§ **EXERCISE DATA**:
⟨

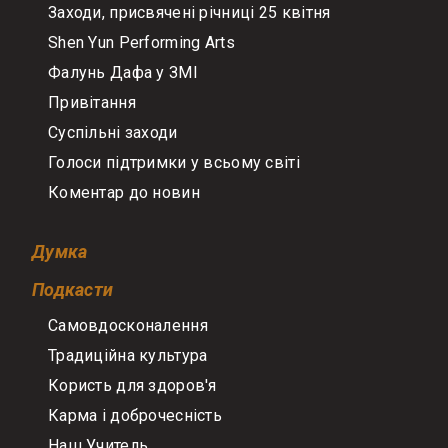
Заходи, присвячені річниці 25 квітня
Shen Yun Performing Arts
Фалунь Дафа у ЗМІ
Привітання
Суспільні заходи
Голоси підтримки у всьому світі
Коментар до новин
Думка
Подкасти
Самовдосконалення
Традиційна культура
Користь для здоров'я
Карма і доброчесність
Наш Учитель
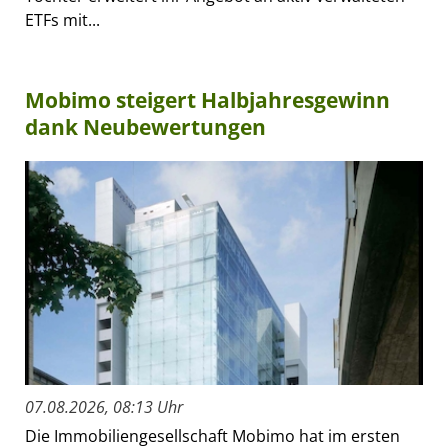
ETFs mit...
Mobimo steigert Halbjahresgewinn
dank Neubewertungen
07.08.2026, 08:13 Uhr
Die Immobiliengesellschaft Mobimo hat im ersten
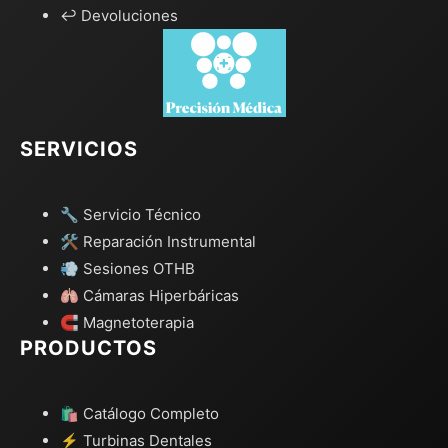
↩️ Devoluciones
SERVICIOS
🔧 Servicio Técnico
🛠️ Reparación Instrumental
💨 Sesiones OTHB
🫁 Cámaras Hiperbáricas
🧲 Magnetoterapia
PRODUCTOS
🛍️ Catálogo Completo
⚡ Turbinas Dentales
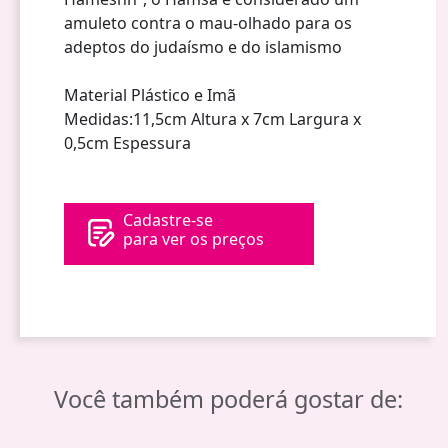
amuleto contra o mau-olhado para os
adeptos do judaísmo e do islamismo
Material Plástico e Imã
Medidas:11,5cm Altura x 7cm Largura x
0,5cm Espessura
Cadastre-se
para ver os preços
Você também poderá gostar de:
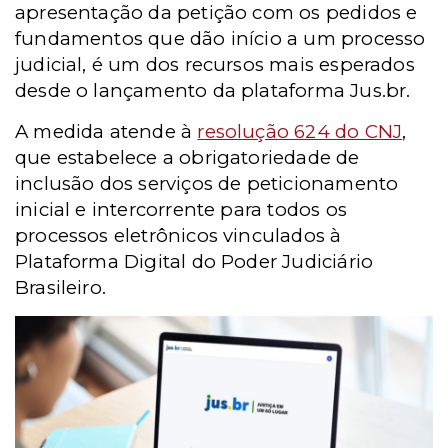
apresentação da petição com os pedidos e
fundamentos que dão início a um processo
judicial, é um dos recursos mais esperados
desde o lançamento da plataforma Jus.br.
A medida atende à
resolução 624 do CNJ
,
que estabelece a obrigatoriedade de
inclusão dos serviços de peticionamento
inicial e intercorrente para todos os
processos eletrônicos vinculados à
Plataforma Digital do Poder Judiciário
Brasileiro.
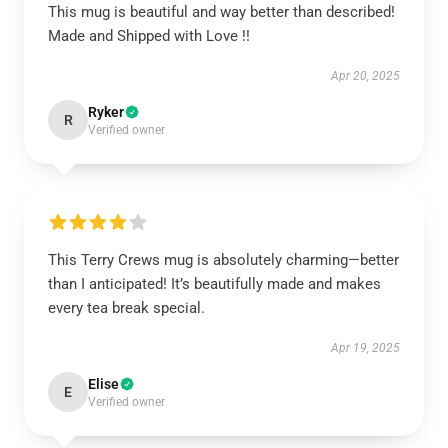
This mug is beautiful and way better than described!
Made and Shipped with Love !!
Apr 20, 2025
Ryker
R
Verified owner
This Terry Crews mug is absolutely charming—better
than I anticipated! It’s beautifully made and makes
every tea break special.
Apr 19, 2025
Elise
E
Verified owner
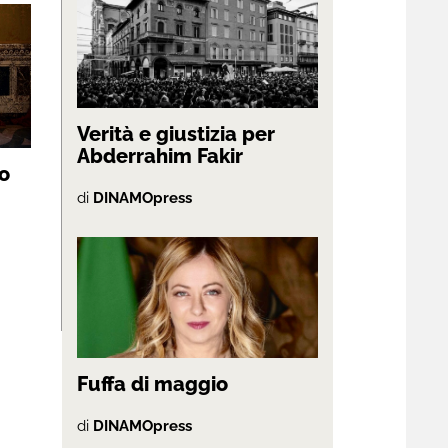
Verità e giustizia per
Abderrahim Fakir
no
di
DINAMOpress
Fuffa di maggio
di
DINAMOpress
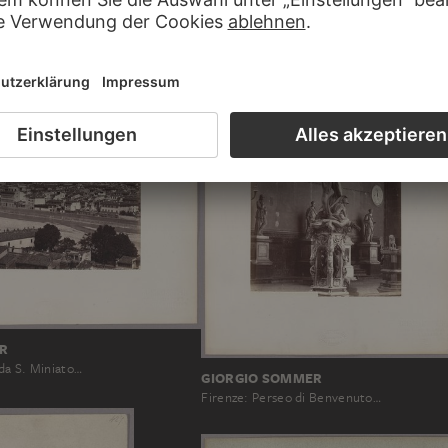
GIACOMO BROGI
Firenze: Palazzo del Podestà o del Bargell
R
da S. Miniato…
GIORGIO SOMMER
Firenze: Perseo di Benvenuto…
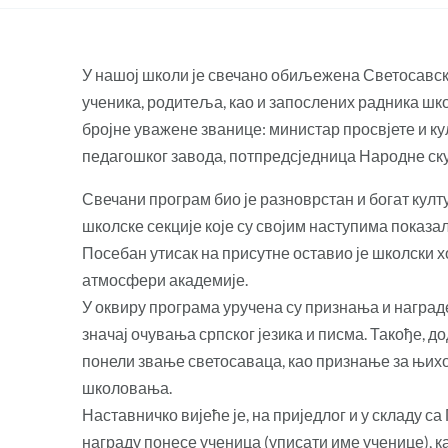
У нашој школи је свечано обиљежена Светосавска 
ученика, родитеља, као и запослених радника шко
бројне уважене званице: министар просвјете и к
педагошког завода, потпредсједница Народне ску
Свечани програм био је разноврстан и богат кул
школске секције које су својим наступима показал
Посебан утисак на присутне оставио је школски х
атмосфери академије.
У оквиру програма уручена су признања и наград
значај очувања српског језика и писма. Такође, 
понели звање светосаваца, као признање за њих
школовања.
Наставничко вијеће је, на приједлог и у складу с
награду понесе ученица (уписати име ученице), к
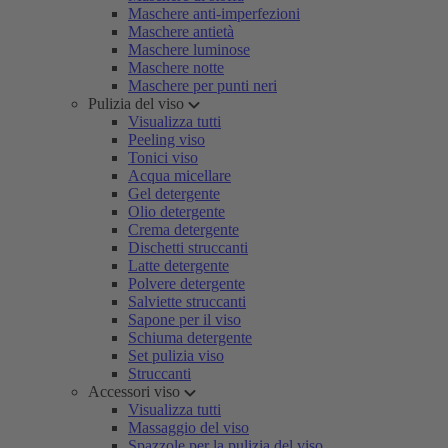
Maschere anti-imperfezioni
Maschere antietà
Maschere luminose
Maschere notte
Maschere per punti neri
Pulizia del viso
Visualizza tutti
Peeling viso
Tonici viso
Acqua micellare
Gel detergente
Olio detergente
Crema detergente
Dischetti struccanti
Latte detergente
Polvere detergente
Salviette struccanti
Sapone per il viso
Schiuma detergente
Set pulizia viso
Struccanti
Accessori viso
Visualizza tutti
Massaggio del viso
Spazzole per la pulizia del viso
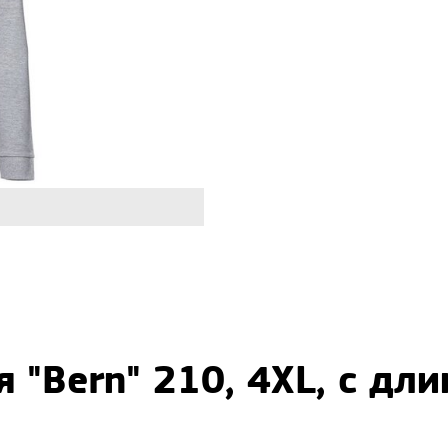
 "Bern" 210, 4XL, с дл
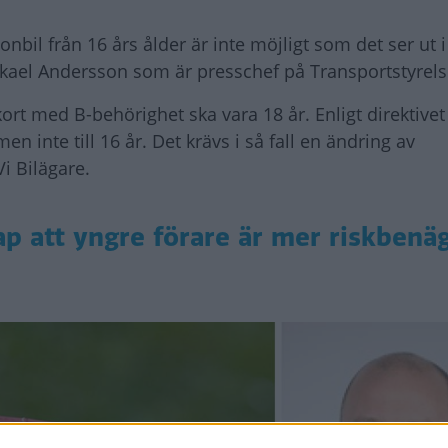
sonbil från 16 års ålder är inte möjligt som det ser ut 
Mikael Andersson som är presschef på Transportstyrels
rkort med B-behörighet ska vara 18 år. Enligt direktivet
en inte till 16 år. Det krävs i så fall en ändring av
Vi Bilägare.
ap att yngre förare är mer riskbenä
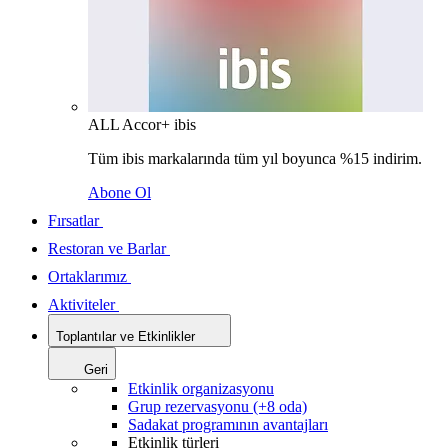
ALL Accor+ ibis
Tüm ibis markalarında tüm yıl boyunca %15 indirim.
Abone Ol
Fırsatlar
Restoran ve Barlar
Ortaklarımız
Aktiviteler
Toplantılar ve Etkinlikler
Geri
Etkinlik organizasyonu
Grup rezervasyonu (+8 oda)
Sadakat programının avantajları
Etkinlik türleri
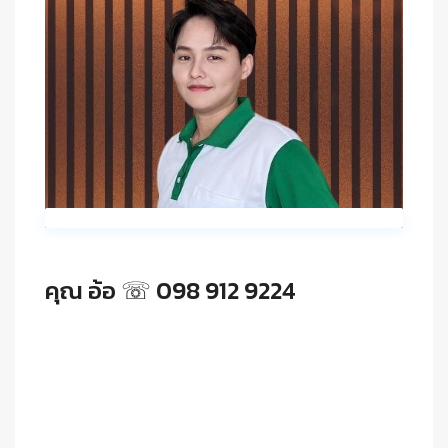
คุณ อ้อ ☏ 098 912 9224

⟩

§ **INSTRUCTIONS FOR THE TASK**: Whenever the word "better" occurs in a line of the listing above, return that line.

§ **OUTPUT OF THE TASK**:
This mug is beautiful and way better than described!
This Terry Crews mug is absolutely charming—better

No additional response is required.